• **Task data**
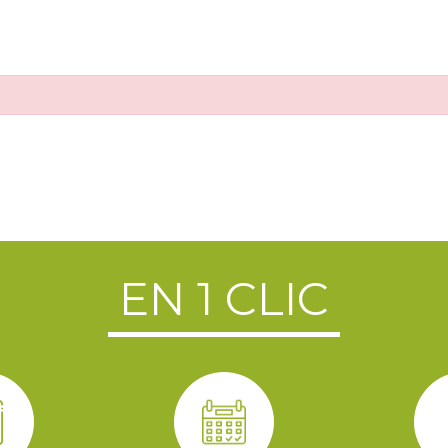
EN 1 CLIC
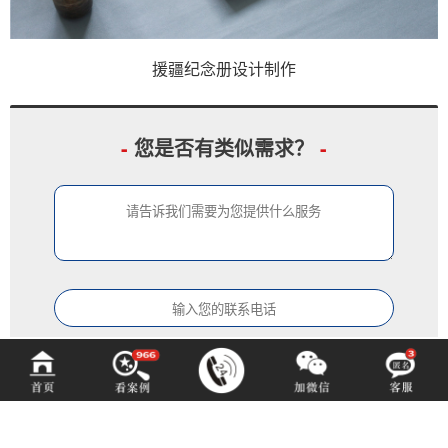
援疆纪念册设计制作
-
您是否有类似需求？
-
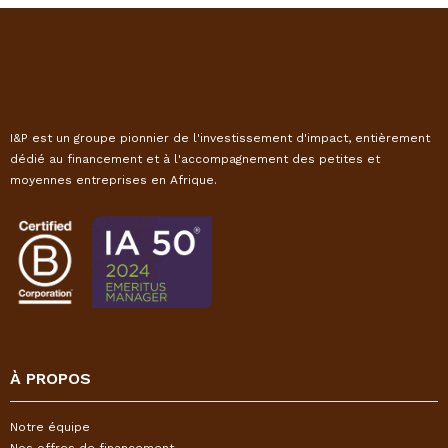
I&P est un groupe pionnier de l'investissement d'impact, entièrement
dédié au financement et à l'accompagnement des petites et
moyennes entreprises en Afrique.
À PROPOS
Notre équipe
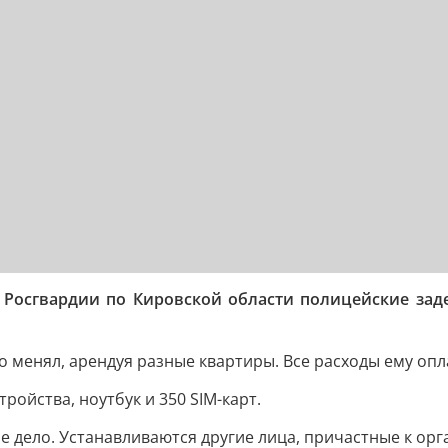
осгвардии по Кировской области полицейские заде
менял, арендуя разные квартиры. Все расходы ему опл
ройства, ноутбук и 350 SIM-карт.
дело. Устанавливаются другие лица, причастные к орга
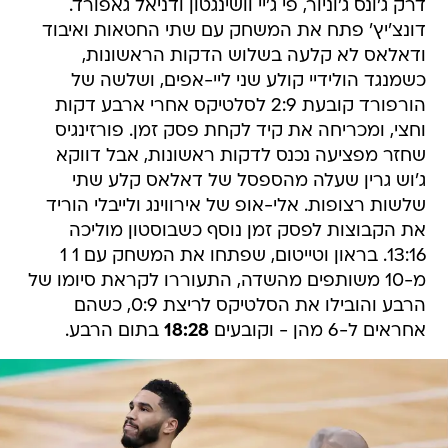
דרק ג'ונס ג'וניור, פי ג'יי וושינגטון ודניאל גאפורד.
דונצ'יץ' פתח את המשחק עם שתי החטאות ואיבוד
ודאלאס לא קלעה בשלוש הדקות הראשונות,
כשמנגד הולידיי קולע שני ליי-אפים, ושלשה של
הורפורד קובעת 2:9 לסלטיקס אחרי ארבע דקות
וחצי, ומכריחה את קיד לקחת פסק זמן. פורזינגיס
שחזר מפציעה נכנס לדקות ראשונות, אבל דווקא
ג'וש גרין שעלה מהספסל של דאלאס קלע שתי
שלשות רצופות. אלי-אופ של אירווינג ולייבלי הוריד
את הקבוצות לפסק זמן נוסף כשבוסטון מוליכה
13:16. בראון וטייטום, שפתחו את המשחק עם 1 1
מ-10 משותפים מהשדה, התעוררו לקראת סיומו של
הרבע והובילו את הסלטיקס לריצת 0:9, כשהם
אחראים ל-6 מהן - וקובעים
18:28
בתום הרבע.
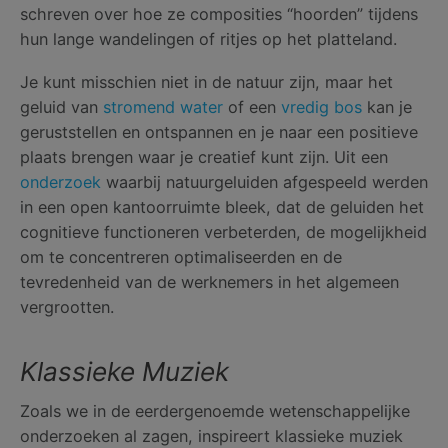
schreven over hoe ze composities “hoorden” tijdens
hun lange wandelingen of ritjes op het platteland.
Je kunt misschien niet in de natuur zijn, maar het
geluid van
stromend water
of een
vredig bos
kan je
geruststellen en ontspannen en je naar een positieve
plaats brengen waar je creatief kunt zijn. Uit een
onderzoek
waarbij natuurgeluiden afgespeeld werden
in een open kantoorruimte bleek, dat de geluiden het
cognitieve functioneren verbeterden, de mogelijkheid
om te concentreren optimaliseerden en de
tevredenheid van de werknemers in het algemeen
vergrootten.
Klassieke Muziek
Zoals we in de eerdergenoemde wetenschappelijke
onderzoeken al zagen, inspireert klassieke muziek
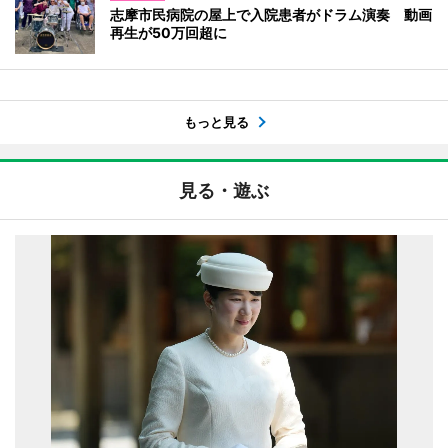
志摩市民病院の屋上で入院患者がドラム演奏 動画
再生が50万回超に
もっと見る
見る・遊ぶ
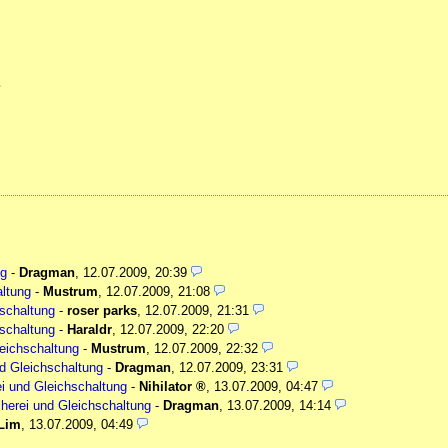
.
ng
-
Dragman
,
12.07.2009, 20:39
altung
-
Mustrum
,
12.07.2009, 21:08
hschaltung
-
roser parks
,
12.07.2009, 21:31
hschaltung
-
Haraldr
,
12.07.2009, 22:20
leichschaltung
-
Mustrum
,
12.07.2009, 22:32
nd Gleichschaltung
-
Dragman
,
12.07.2009, 23:31
ei und Gleichschaltung
-
Nihilator
,
13.07.2009, 04:47
herei und Gleichschaltung
-
Dragman
,
13.07.2009, 14:14
Lim
,
13.07.2009, 04:49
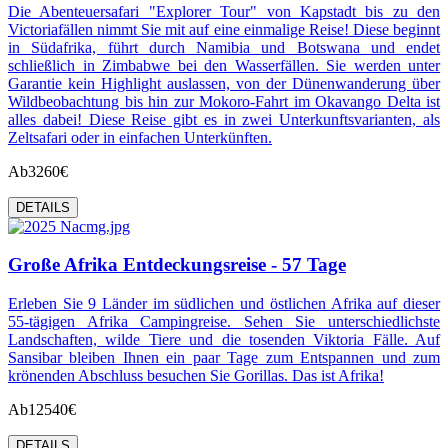
Die Abenteuersafari "Explorer Tour" von Kapstadt bis zu den
Victoriafällen nimmt Sie mit auf eine einmalige Reise! Diese beginnt
in Südafrika, führt durch Namibia und Botswana und endet
schließlich in Zimbabwe bei den Wasserfällen. Sie werden unter
Garantie kein Highlight auslassen, von der Dünenwanderung über
Wildbeobachtung bis hin zur Mokoro-Fahrt im Okavango Delta ist
alles dabei! Diese Reise gibt es in zwei Unterkunftsvarianten, als
Zeltsafari oder in einfachen Unterkünften.
Ab
3260€
DETAILS
Große Afrika Entdeckungsreise - 57 Tage
Erleben Sie 9 Länder im südlichen und östlichen Afrika auf dieser
55-tägigen Afrika Campingreise. Sehen Sie unterschiedlichste
Landschaften, wilde Tiere und die tosenden Viktoria Fälle. Auf
Sansibar bleiben Ihnen ein paar Tage zum Entspannen und zum
krönenden Abschluss besuchen Sie Gorillas. Das ist Afrika!
Ab
12540€
DETAILS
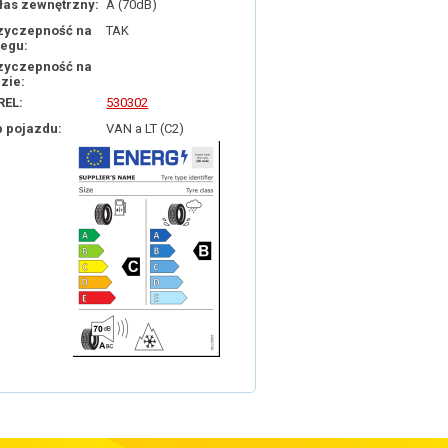
łas zewnętrzny:
A (70dB)
zyczepność na
TAK
iegu:
zyczepność na
dzie:
REL:
530302
p pojazdu:
VAN a LT (C2)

• **Work instruction**
For this exercise, return every line from the data that holds the string "המשחק".

• **Solved exercise**
דונצ'יץ' פתח את המשחק עם שתי החטאות ואיבוד
13:16. בראון וטייטום, שפתחו את המשחק עם 1 1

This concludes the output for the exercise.